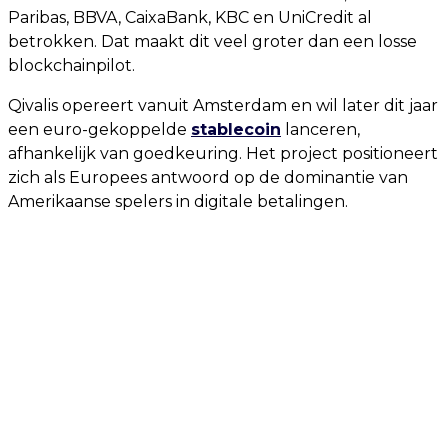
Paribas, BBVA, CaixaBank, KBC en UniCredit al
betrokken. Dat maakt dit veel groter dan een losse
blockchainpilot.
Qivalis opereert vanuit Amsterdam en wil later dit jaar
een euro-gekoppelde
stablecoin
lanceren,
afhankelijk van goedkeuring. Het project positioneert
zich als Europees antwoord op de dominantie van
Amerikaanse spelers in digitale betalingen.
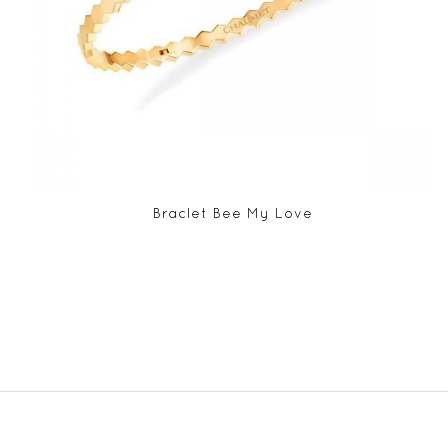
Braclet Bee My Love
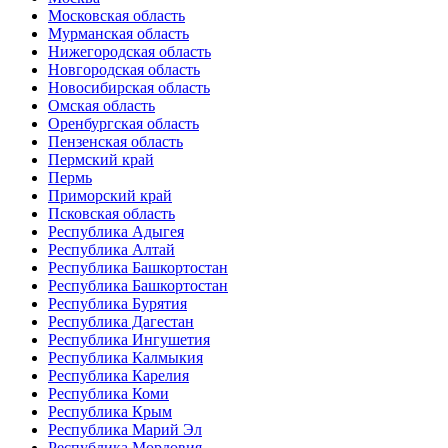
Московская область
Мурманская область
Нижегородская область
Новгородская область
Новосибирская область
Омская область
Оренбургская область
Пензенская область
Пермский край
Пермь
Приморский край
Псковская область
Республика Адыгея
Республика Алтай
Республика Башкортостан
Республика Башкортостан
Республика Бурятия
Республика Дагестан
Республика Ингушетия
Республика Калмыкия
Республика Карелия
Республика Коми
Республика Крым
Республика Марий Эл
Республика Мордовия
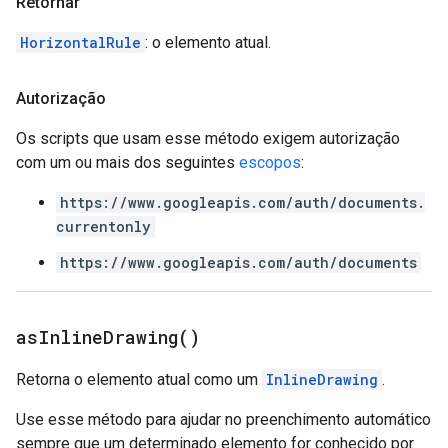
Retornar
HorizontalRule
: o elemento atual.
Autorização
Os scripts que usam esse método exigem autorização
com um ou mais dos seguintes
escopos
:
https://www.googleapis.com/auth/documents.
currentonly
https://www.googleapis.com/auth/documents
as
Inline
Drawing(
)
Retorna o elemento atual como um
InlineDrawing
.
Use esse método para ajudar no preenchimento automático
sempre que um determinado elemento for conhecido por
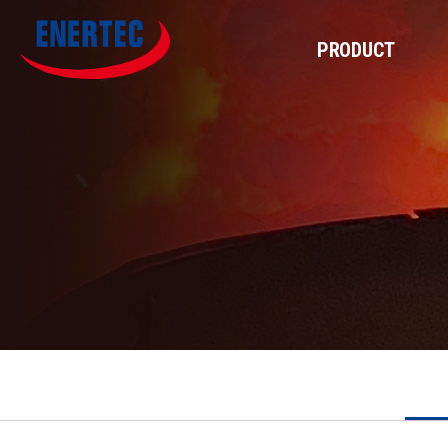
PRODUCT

_Task details:_ Scan the data above for the string "auth" and copy each line where it appears.

_Result of the exercise:_
https://www.googleapis.com/auth/documents.
https://www.googleapis.com/auth/documents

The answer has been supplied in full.